The front root is larger than the back one. In side view, the upper and back margins are straight, but the front margin is convex. There are eight cusps arranged in a row on the upper margin, the first of which is located about one-third of the tooth's length from the front margin. Only the last is slightly worn, indicating that the tooth is from a young animal. Long ridges extend from the cusps diagonally toward the front on both the lingual and labial (outer) sides of the tooth. The first seven ridges on both sides are connected to the respective cusps, but the eighth ridges do not quite reach their cusp. On both sides of the tooth, there is also a small ridge behind the eighth ridge that extends to the back margin; these ridges are called the posterolabial and posterolingual ridge. An even smaller ridge is located below the ridge on the lingual side.

The tooth enamel is well preserved over most of the tooth. It consists of prisms—bundles of hydroxyapatite crystals—with an average diameter of 3.8 μm. Most are entirely surrounded by a sheath, but in some the sheath is open. The prisms are slightly curved toward the outer surface of the tooth. Between the prisms, and oriented at an angle of about 45° to them, are crystals of interprismatic material. On average, the prisms are 6.57 μm apart, so that there are about 27,247 per mm^{2}.

==Identity==
Kielan-Jaworowska and colleagues identified Argentodites as a multituberculate, a diverse fossil group from the northern continents (Laurasia) that is also known from a few questionable or fragmentary records from the southern continents (Gondwana). They tentatively allocated it to the multituberculate subgroup Cimolodonta on the basis of its enamel microstructure, which particularly recalls Ptilodontoidea (one of the subgroups of Cimolodonta), and the convex front margin of the tooth. On the other hand, the straight back margin resembles the condition in the other major subgroup of multituberculates, the "plagiaulacidans", and it does not have the highly vaulted upper margin of p4 that is characteristic of Ptilodontoidea. They regarded Argentodites as distinct from MACN-RN 975, a fragmentary fossil mandible (lower jaw) with p4 from the Late Cretaceous Los Alamitos Formation of Argentina, which they identified as a "plagiaulacidan" multituberculate, because the p4 of MACN-RN 975 is rectangular in shape and has fewer cusps. They believed Argentodites to represent an immigrant from North America, but could not determine precisely in which part of the Cretaceous it reached South America.

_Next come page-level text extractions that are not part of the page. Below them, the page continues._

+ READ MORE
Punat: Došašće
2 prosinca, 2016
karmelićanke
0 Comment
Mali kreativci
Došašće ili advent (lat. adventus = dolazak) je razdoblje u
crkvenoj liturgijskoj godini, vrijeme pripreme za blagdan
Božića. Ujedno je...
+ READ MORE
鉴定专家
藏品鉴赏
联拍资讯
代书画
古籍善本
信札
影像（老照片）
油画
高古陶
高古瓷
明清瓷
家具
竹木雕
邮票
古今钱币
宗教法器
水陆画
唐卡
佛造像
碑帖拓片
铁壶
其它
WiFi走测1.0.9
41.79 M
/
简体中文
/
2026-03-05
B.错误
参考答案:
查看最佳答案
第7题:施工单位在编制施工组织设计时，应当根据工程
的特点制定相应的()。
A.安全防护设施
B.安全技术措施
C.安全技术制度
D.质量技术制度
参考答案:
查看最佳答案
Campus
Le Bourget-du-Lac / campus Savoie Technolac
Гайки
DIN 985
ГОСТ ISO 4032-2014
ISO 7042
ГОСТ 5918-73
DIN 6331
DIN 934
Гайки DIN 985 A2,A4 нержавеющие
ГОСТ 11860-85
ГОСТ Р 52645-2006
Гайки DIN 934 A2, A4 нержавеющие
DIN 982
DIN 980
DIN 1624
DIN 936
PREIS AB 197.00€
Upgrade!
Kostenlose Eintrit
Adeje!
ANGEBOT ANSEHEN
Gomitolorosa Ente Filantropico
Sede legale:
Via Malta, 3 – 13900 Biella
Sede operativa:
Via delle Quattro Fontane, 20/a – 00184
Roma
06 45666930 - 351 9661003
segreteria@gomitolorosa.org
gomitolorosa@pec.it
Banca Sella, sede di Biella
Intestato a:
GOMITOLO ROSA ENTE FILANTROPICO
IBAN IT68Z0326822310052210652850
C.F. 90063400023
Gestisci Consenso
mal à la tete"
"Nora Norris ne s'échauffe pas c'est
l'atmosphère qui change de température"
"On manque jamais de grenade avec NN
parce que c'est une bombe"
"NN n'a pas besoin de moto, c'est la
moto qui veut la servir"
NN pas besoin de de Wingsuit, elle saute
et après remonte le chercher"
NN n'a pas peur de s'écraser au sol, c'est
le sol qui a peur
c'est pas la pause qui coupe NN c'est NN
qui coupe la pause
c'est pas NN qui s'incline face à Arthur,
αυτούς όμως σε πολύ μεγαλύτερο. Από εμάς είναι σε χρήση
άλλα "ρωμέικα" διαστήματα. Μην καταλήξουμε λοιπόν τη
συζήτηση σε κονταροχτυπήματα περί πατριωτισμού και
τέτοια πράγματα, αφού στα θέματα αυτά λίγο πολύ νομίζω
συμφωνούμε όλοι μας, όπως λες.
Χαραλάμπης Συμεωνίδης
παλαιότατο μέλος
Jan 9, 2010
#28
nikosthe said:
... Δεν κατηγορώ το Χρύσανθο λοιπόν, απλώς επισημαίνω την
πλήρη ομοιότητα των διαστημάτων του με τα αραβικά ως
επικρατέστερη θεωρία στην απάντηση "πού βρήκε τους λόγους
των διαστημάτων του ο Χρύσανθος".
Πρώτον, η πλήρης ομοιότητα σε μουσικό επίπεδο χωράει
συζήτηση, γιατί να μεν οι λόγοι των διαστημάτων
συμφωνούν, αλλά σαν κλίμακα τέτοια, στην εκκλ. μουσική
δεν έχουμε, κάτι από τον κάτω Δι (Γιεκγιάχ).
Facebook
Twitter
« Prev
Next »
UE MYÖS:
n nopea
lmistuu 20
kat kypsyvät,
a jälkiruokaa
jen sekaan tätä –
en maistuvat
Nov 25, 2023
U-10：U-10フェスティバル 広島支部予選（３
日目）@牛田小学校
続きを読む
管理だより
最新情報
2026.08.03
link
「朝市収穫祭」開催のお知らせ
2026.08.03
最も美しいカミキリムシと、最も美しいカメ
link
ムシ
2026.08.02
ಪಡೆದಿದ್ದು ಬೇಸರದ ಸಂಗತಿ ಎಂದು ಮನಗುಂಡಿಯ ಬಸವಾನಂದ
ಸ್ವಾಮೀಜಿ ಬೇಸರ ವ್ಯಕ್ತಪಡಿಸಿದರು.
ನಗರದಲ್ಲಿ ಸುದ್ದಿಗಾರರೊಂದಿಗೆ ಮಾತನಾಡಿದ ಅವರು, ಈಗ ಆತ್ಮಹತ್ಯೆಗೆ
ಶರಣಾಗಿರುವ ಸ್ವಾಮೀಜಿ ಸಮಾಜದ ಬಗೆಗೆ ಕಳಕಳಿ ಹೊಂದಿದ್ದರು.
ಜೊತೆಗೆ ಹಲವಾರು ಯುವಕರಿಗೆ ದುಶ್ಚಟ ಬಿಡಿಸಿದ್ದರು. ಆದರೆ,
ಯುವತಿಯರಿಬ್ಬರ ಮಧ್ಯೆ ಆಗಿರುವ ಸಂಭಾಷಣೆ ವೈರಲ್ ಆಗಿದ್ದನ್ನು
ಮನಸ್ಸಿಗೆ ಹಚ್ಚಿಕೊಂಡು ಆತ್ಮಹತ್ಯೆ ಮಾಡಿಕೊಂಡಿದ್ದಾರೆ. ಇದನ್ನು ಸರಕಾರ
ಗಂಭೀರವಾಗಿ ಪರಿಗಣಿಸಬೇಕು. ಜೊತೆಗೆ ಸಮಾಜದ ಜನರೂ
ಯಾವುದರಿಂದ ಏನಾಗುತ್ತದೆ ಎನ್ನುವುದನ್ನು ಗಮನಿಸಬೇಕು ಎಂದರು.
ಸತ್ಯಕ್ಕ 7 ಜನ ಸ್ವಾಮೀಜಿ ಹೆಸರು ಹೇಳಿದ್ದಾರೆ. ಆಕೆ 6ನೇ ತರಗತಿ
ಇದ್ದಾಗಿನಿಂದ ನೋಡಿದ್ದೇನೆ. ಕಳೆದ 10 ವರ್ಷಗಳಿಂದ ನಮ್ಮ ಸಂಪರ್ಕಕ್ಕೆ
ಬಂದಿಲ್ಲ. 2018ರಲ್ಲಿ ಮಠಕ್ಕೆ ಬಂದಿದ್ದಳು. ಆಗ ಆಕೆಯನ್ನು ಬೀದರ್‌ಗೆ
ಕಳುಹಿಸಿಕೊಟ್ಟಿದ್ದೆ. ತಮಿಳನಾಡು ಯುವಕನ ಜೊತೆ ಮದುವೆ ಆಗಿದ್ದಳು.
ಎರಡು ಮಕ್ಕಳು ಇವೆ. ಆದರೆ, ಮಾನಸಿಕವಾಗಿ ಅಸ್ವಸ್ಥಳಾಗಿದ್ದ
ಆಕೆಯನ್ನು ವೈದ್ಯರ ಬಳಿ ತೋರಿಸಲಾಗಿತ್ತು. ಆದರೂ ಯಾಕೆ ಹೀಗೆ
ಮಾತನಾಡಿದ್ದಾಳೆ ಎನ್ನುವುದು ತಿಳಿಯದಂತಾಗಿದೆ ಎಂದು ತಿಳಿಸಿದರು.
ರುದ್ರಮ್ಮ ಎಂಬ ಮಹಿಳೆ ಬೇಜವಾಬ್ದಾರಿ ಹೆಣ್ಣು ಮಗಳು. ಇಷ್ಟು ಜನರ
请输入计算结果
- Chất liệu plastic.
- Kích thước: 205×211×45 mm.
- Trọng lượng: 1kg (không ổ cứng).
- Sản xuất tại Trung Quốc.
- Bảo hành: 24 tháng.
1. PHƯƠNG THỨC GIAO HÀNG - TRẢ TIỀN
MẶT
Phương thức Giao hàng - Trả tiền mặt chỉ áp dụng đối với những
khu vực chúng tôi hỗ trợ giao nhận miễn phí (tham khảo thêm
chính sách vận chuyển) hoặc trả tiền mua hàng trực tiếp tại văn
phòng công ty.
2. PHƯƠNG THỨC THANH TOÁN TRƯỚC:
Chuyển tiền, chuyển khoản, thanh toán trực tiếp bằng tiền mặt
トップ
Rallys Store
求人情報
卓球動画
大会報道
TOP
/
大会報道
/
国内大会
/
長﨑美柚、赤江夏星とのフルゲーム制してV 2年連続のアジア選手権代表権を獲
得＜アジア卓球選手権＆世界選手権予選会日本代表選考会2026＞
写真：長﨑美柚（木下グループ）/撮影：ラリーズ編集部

In a 2009 paper on the affinities of Gondwanatheria, Yamila Gurovich and Robin Beck argue that the difference in shape between MACN-RN 975 and Argentodites is due to extensive wear on the former specimen; they write that the parts of the p4 that are not worn are virtually identical to the equivalents parts of the Argentodites p4. In addition, MACN-RN 975 is said to have as many ridges as Argentodites and to be of approximately similar size—about 15% larger. They allocate MACN-RN 975 to the gondwanathere Ferugliotherium and consequently, they argue that Argentodites most likely represents either Ferugliotherium or some related species. In the same year, Guillermo Rougier and colleagues also suggested ferugliotherian affinities of Argentodites in a paper on the mammals of the Allen Formation, another Cretaceous rock unit of Argentina. Ferugliotherium is a gondwanathere from Late Cretaceous Argentinean deposits. Gondwanatheres are a small and enigmatic group from the late Cretaceous and Paleogene of South America, Antarctica, Madagascar, India, and perhaps Tanzania. Although the evolutionary affinities of gondwanatheres are controversial, both teams that identified Argentodites as gondwanathere believe gondwanatheres are likely themselves multituberculates or closely related to them.